Dancer Elaine Ellis (also known as Calamity Jane) was born November 30, 1917 in Panama. She moved to New York with her mother, Flossie Freeman McNeil, and father, Clifford McNeil, at the age of seven. As a young girl, Ellis learned to dance. She was instructed by friends who attended the Henry LeTang School of Dance. After graduating from Jamaica High School, Ellis taught touch typing and eventually became a traveling instructor. Interested in going into business for herself, Ellis owned and operated a dry cleaner and later a cosmetics counter in a local department store. Disenchanted with business ownership, Ellis answered an open call at the Cotton Club for Spanish girls, and although she only knew four Spanish words, was the last chorus girl hired in 1939.
When the Cotton Club closed in 1940, Ellis continued to perform at Café Zanzibar, Club Mimo, the Lenox Lounge, in Atlantic City and at the Apollo Theater.

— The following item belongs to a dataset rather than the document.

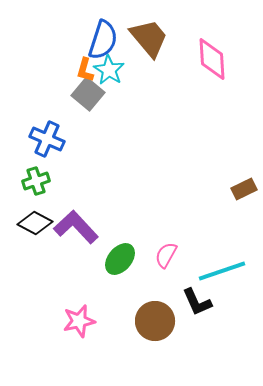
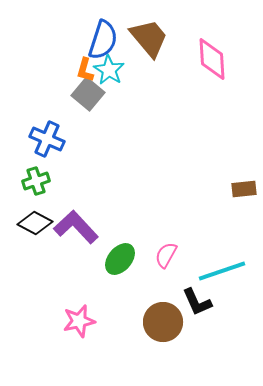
brown rectangle: rotated 20 degrees clockwise
brown circle: moved 8 px right, 1 px down
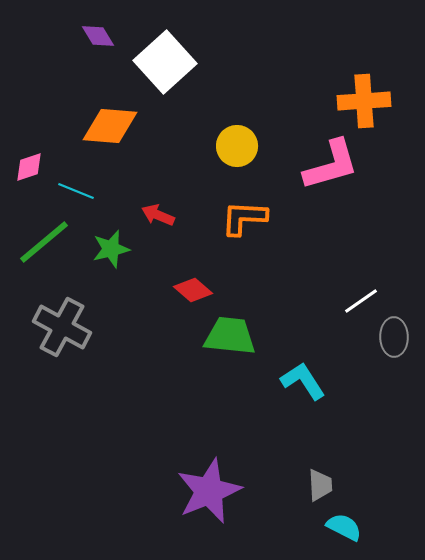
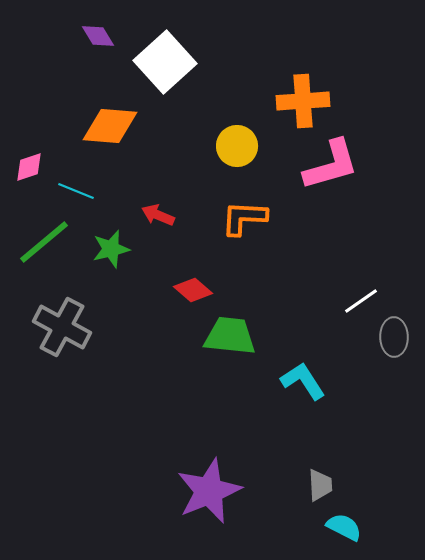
orange cross: moved 61 px left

At the Apollo Theater, Ellis performed with Bill “Bojangles” Robinson, Duke Ellington, Don Redman, and Andy Kirk. A married mother of two, Ellis eventually quit dancing to begin a lucrative twenty-five year bartending career. Ellis tended bars all over Harlem and gained quite a following, winning awards for the most congenial and best bar maid.
In 1986, Ellis was invited by Geraldine Rhodes-Kennedy to join the Silver Belles. Ellis was honored to join a group of former chorus girls including Bertye Lou Wood, Fay Ray, Cleo Hayes, and Marian Coles. The Silver Belles performed at senior centers and regularly, at the Cotton Club. In 1986, the Silver Belles were featured in a documentary about their lives, "Been Rich All My Life" directed and produced by Heather Lyn MacDonald.
Ellis passed away on December 21, 2013, at the age of 96.
Elaine Ellis was interviewed by The HistoryMakers on October 25, 2007.